The entries below must be reproduced exactly; their pictures are not part of the copy.

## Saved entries
▼
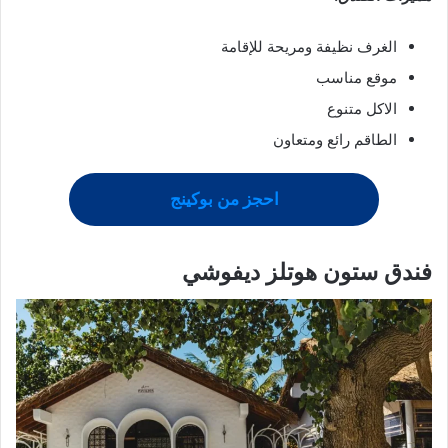
الغرف نظيفة ومريحة للإقامة
موقع مناسب
الاكل متنوع
الطاقم رائع ومتعاون
احجز من بوكينج
فندق ستون هوتلز ديفوشي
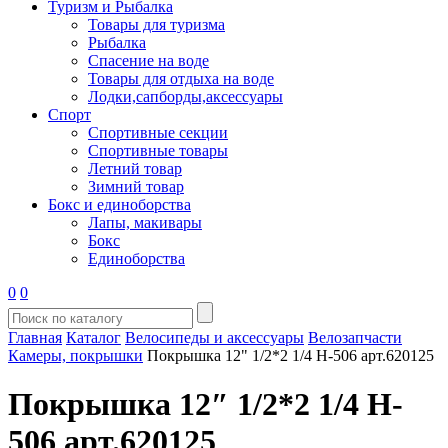
Туризм и Рыбалка
Товары для туризма
Рыбалка
Спасение на воде
Товары для отдыха на воде
Лодки,сапборды,аксессуары
Спорт
Спортивные секции
Спортивные товары
Летний товар
Зимний товар
Бокс и единоборства
Лапы, макивары
Бокс
Единоборства
0
0
Главная
Каталог
Велосипеды и аксессуары
Велозапчасти
Камеры, покрышки
Покрышка 12" 1/2*2 1/4 H-506 арт.620125
Покрышка 12″ 1/2*2 1/4 H-
506 арт.620125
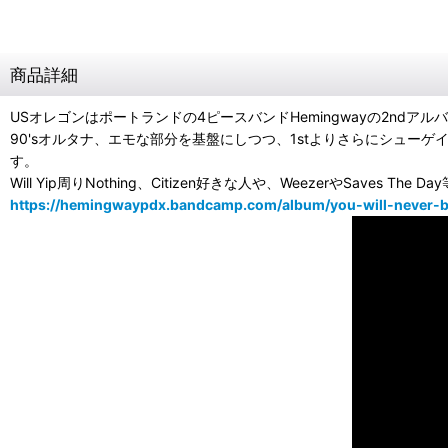
商品詳細
USオレゴンはポートランドの4ピースバンドHemingwayの2ndアル
90'sオルタナ、エモな部分を基盤にしつつ、1stよりさらにシュ
す。
Will Yip周りNothing、Citizen好きな人や、WeezerやSaves The
https://hemingwaypdx.bandcamp.com/album/you-will-never-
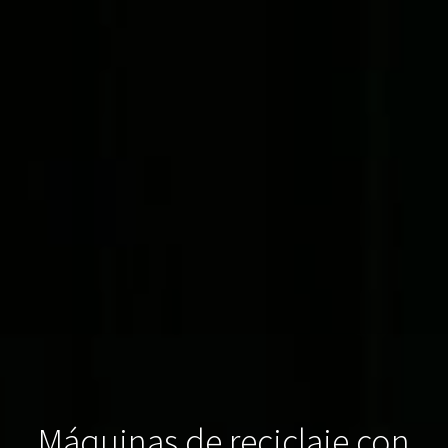
Máquinas de reciclaje con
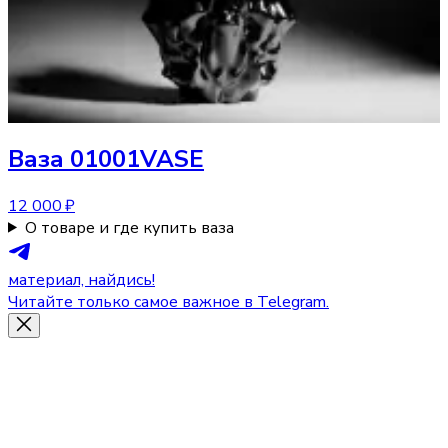
Ваза
01001VASE
12 000 ₽
О товаре и где купить ваза
материал, найдись!
Читайте только самое важное в Telegram.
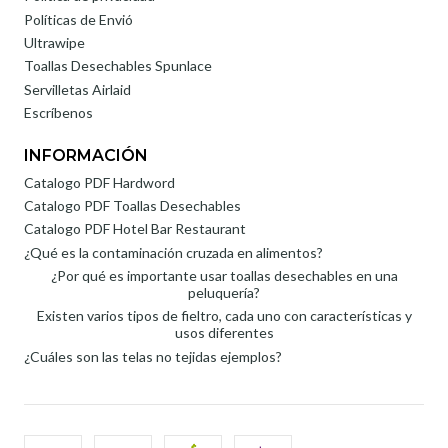
Políticas de Envió
Ultrawipe
Toallas Desechables Spunlace
Servilletas Airlaid
Escríbenos
INFORMACIÓN
Catalogo PDF Hardword
Catalogo PDF Toallas Desechables
Catalogo PDF Hotel Bar Restaurant
¿Qué es la contaminación cruzada en alimentos?
¿Por qué es importante usar toallas desechables en una
peluquería?
Existen varios tipos de fieltro, cada uno con características y
usos diferentes
¿Cuáles son las telas no tejidas ejemplos?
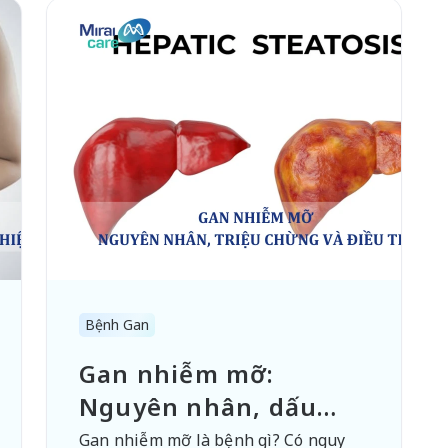
Bệnh Gan
Gan nhiễm mỡ:
Nguyên nhân, dấu
hiệu và phương pháp
Gan nhiễm mỡ là bệnh gì? Có nguy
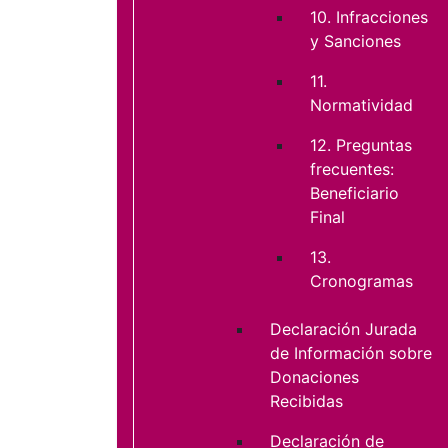
10. Infracciones
y Sanciones
11.
Normatividad
12. Preguntas
frecuentes:
Beneficiario
Final
13.
Cronogramas
Declaración Jurada
de Información sobre
Donaciones
Recibidas
Declaración de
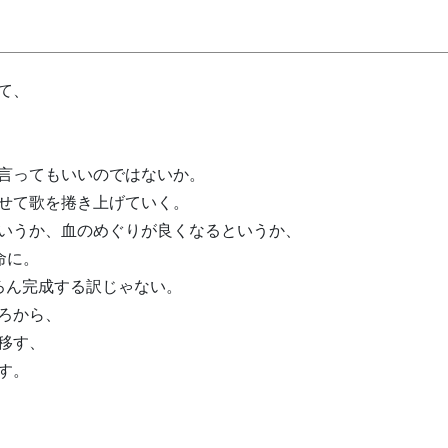
て、
言ってもいいのではないか。
せて歌を捲き上げていく。
いうか、血のめぐりが良くなるというか、
命に。
ろん完成する訳じゃない。
ろから、
移す、
す。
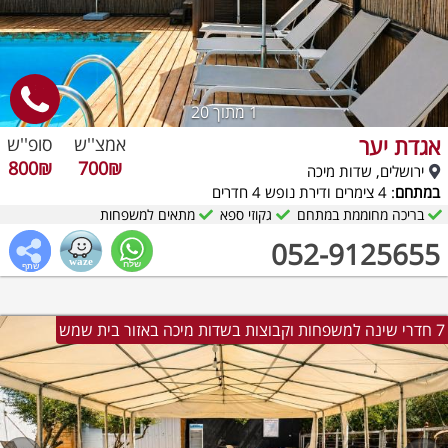
1
מתוך 20
אגדת יער
אמצ''ש
סופ''ש
800₪
700₪
ירושלים, שדות מיכה
במתחם
: 4 צימרים ודירת נופש 4 חדרים
בריכה מחוממת במתחם
גקוזי ספא
מתאים למשפחות
052-9125655
7 חדרי שינה למשפחות וקבוצות בשדות מיכה באזור בית שמש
▲
## RESPONSE FOR THIS EXERCISE
الغرف نظيفة ومريحة للإقامة
موقع مناسب
الاكل متنوع
الطاقم رائع ومتعاون
احجز من بوكينج
فندق ستون هوتلز ديفوشي
Туризм и Рыбалка
Товары для туризма
Рыбалка
Спасение на воде
Товары для отдыха на воде
Лодки,сапборды,аксессуары
Спорт
Спортивные секции
Спортивные товары
Летний товар
Зимний товар
Бокс и единоборства
Лапы, макивары
Бокс
Единоборства
0
0
Главная
Каталог
Велосипеды и аксессуары
Велозапчасти
Камеры, покрышки
Покрышка 12" 1/2*2 1/4 H-506 арт.620125
Покрышка 12″ 1/2*2 1/4 H-
506 арт.620125
商品詳細
USオレゴンはポートランドの4ピースバンドHemingwayの2ndアル
90'sオルタナ、エモな部分を基盤にしつつ、1stよりさらにシュ
す。
Will Yip周りNothing、Citizen好きな人や、WeezerやSaves The
https://hemingwaypdx.bandcamp.com/album/you-will-never-
Máquinas de reciclaje con
Ваза
01001VASE
12 000 ₽
О товаре и где купить ваза
материал, найдись!
Читайте только самое важное в Telegram.
Políticas de Envió
Ultrawipe
Toallas Desechables Spunlace
Servilletas Airlaid
Escríbenos
INFORMACIÓN
Catalogo PDF Hardword
Catalogo PDF Toallas Desechables
Catalogo PDF Hotel Bar Restaurant
¿Qué es la contaminación cruzada en alimentos?
¿Por qué es importante usar toallas desechables en una
peluquería?
Existen varios tipos de fieltro, cada uno con características y
usos diferentes
¿Cuáles son las telas no tejidas ejemplos?
Bệnh Gan
Gan nhiễm mỡ:
Nguyên nhân, dấu
hiệu và phương pháp
Gan nhiễm mỡ là bệnh gì? Có nguy
10. Infracciones
y Sanciones
11.
Normatividad
12. Preguntas
frecuentes:
Beneficiario
Final
13.
Cronogramas
Declaración Jurada
de Información sobre
Donaciones
Recibidas
Declaración de
て、
言ってもいいのではないか。
せて歌を捲き上げていく。
いうか、血のめぐりが良くなるというか、
命に。
ろん完成する訳じゃない。
ろから、
移す、
す。
1
מתוך 20
אגדת יער
אמצ''ש
סופ''ש
800₪
700₪
ירושלים, שדות מיכה
במתחם
: 4 צימרים ודירת נופש 4 חדרים
בריכה מחוממת במתחם
גקוזי ספא
מתאים למשפחות
052-9125655
7 חדרי שינה למשפחות וקבוצות בשדות מיכה באזור בית שמש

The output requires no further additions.